Le monde d’après est là, il paraît...ou plutôt nous sommes dans le monde, avant-pendant-après au final peu importe. En revanche notre notion de la « normalité » n’est plus la même.

Le confinement a bouleversé notre rapport au temps. Certains étaient (et sont encore) en overdose de tâches puisqu’il fallait tout faire confinés : gérer son travail, le foyer, ses relations.

D’autres ont vu le rythme se ralentir voire s’arrêter.

Dans cette société à deux vitesses, certains sont au bord de l’épuisement.

D’autres ne savent pas comment appréhender l’incertitude devant eux.




Alors que pendant le confinement, il s’agissait de vivre ici et maintenant puisqu’on ne savait rien à J+2, depuis le début du dé-confinement, nous voilà repartis dans les travers de notre temps et de notre rapport au temps : « et après ? » nous crie t-on !

Une multitude d’articles, de conseils pour « sortir de la crise », « faire face à la reprise », poser les bases d’une autre organisation, d’un autre travail, d’un autre management se multiplient…moi je suis toujours là et me questionne.

J’ai normalement une tendance très nette à vouloir anticiper, maîtriser et préparer l’avenir. Alors tout cela me parle. Mais je vis un blocage. Pourquoi ? je ne sais pas.


Je n’ai peut-être pas envie de penser tout de suite à "l’après" justement parce qu’avant de penser à organiser l’après, nous avons des choses à régler maintenant.

Nous avons un vécu collectif de crise mais nous sommes pourtant tous dans des réalités différentes. Que ce soit la manière dont nous avons vécu le confinement, le dé-confinement, une chose est semblable : nous avons tous été bousculés et sommes tous et toutes à des étapes différentes de ce changement. Chacun doit faire son propre chemin vers le deuil de « sa normalité ».
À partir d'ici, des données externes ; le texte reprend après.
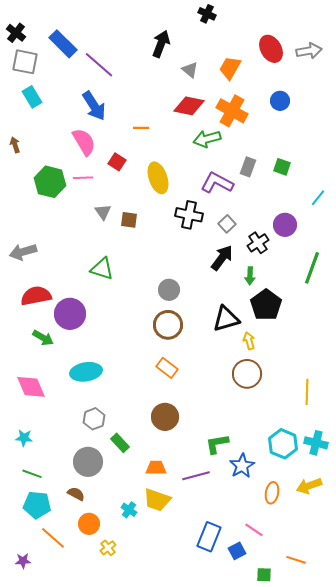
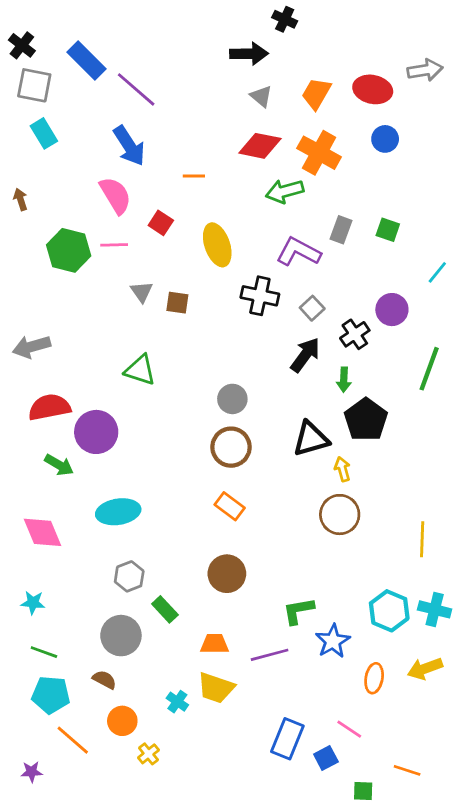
black arrow: (161, 44) -> (249, 54), moved, turned 68
red ellipse: (271, 49) -> (373, 89), moved, turned -48

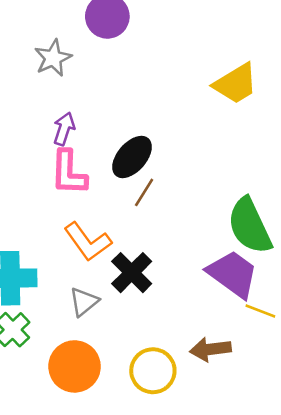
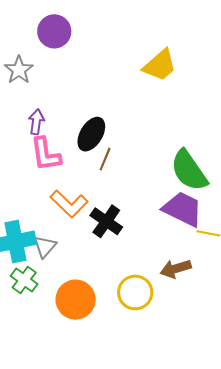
gray triangle: (84, 302) -> (45, 247), moved

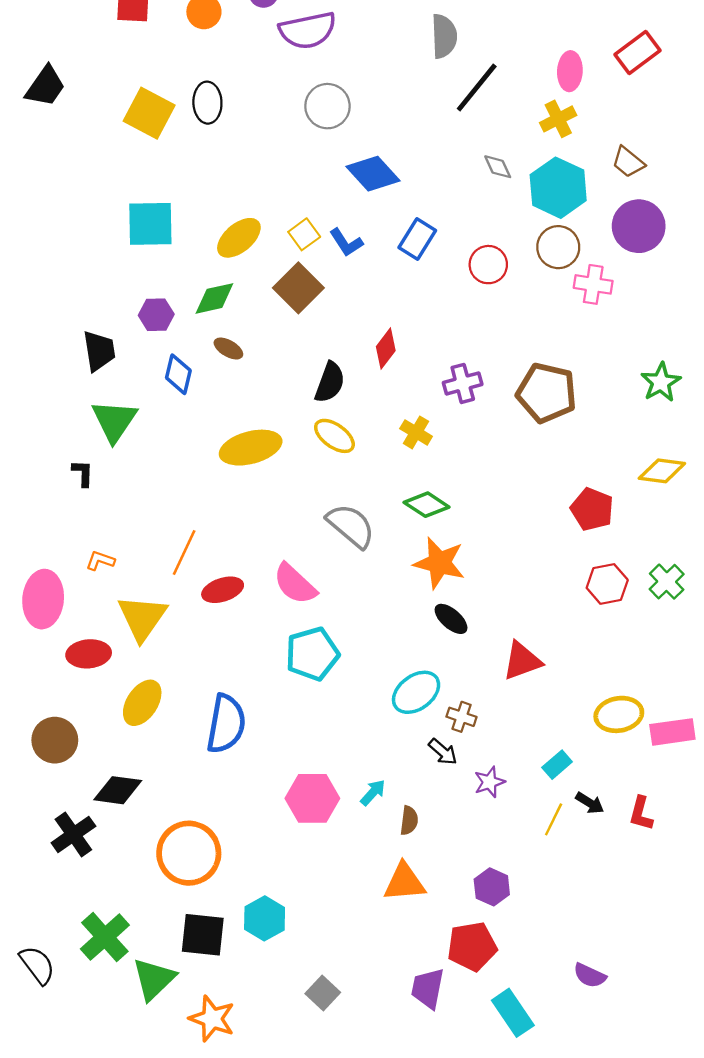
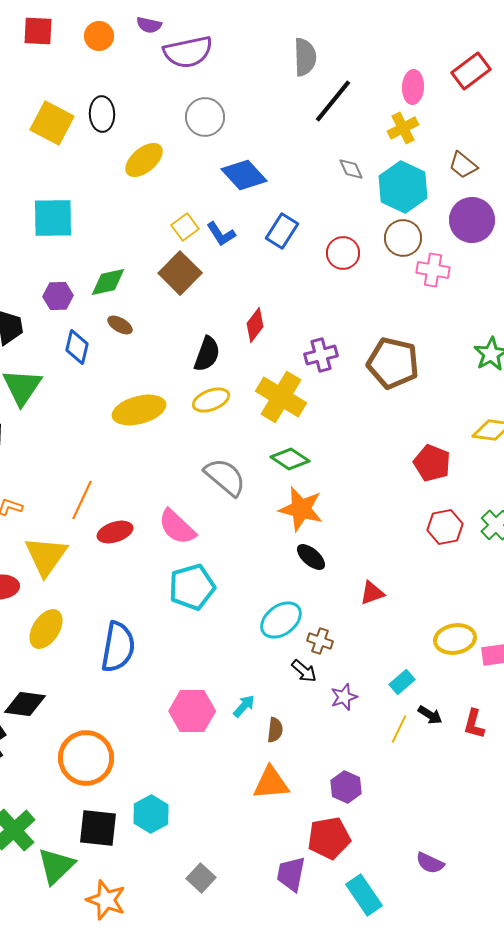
yellow ellipse: (239, 238) -> (144, 160), moved
yellow cross: (416, 432) -> (281, 397), size x1.8
yellow ellipse: (334, 436) -> (211, 400), turned -57
red triangle: (522, 661) -> (372, 593), size x0.7

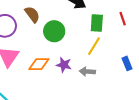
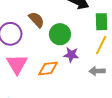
purple star: (64, 65) -> (71, 55), moved

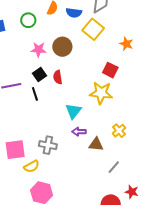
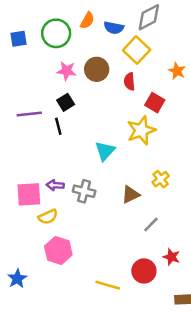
green circle: (28, 20) -> (56, 33), size x1.5
red semicircle: (58, 77) -> (129, 82), moved
yellow star: (101, 93) -> (141, 130), turned -30
purple arrow: (79, 132) -> (55, 185), moved
brown triangle: (96, 144) -> (131, 195), turned -35
gray cross: (48, 145) -> (84, 191), moved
Et vous, vous en êtes où sur la courbe du changement ?



La courbe du changement est aussi appelée courbe du deuil. Ces différentes étapes ont été soulignées par Elisabeth Kübler Ross et s’appliquent aussi bien dans la vie privée que professionnelle.

Selon cette psychiatre, toute perte passe schématiquement par cinq phases, qu’il est utile de reconnaître et de distinguer pour mieux s’aider les uns les autres à les traverser : le déni, la révolte, le marchandage, la dépression, et enfin l’acceptation.

Tout le monde passe par chacune de ces étapes mais nous n’y passons pas tous le même temps…voir certains restent bloqués sur une de ces phases.

Faire le deuil de notre « normalité », c’est peut-être ça qu’il me semble nécessaire de faire.

Bien vivre le présent, se libérer des émotions que nous avons vécues, accepter de vivre dans l’incertitude, apprendre de cette crise, accepter de vivre une nouvelle phase tout en continuant de gérer le stress du travail à la maison, le retour (ou non) des enfants à l’école, de gérer son sentiment d’utilité et/ou de non-utilité pour ceux dont l’activité peine ou sont en chômage partiel.

Tout cela c’est du maintenant.


Savoir accueillir ce qu’il s’est passé, s’en libérer, voir la situation différemment, percevoir ce que la crise et le confinement ont pu libérer de positif en apprentissages chez nous, c’est aussi une forme de préparation à mieux vivre maintenant ...et après d'ailleurs.


C'est également une étape que les managers et les leaders devront prendre et apprendre à réaliser avec leurs équipes.


Pour renouer avec la performance il faut savoir accueillir les individus avec leurs vécus, libérer la parole puis (re)mobiliser le collectif.

Ce sera l'object de mon prochain article !


Et vous, vous en êtes où dans votre courbe du changement ?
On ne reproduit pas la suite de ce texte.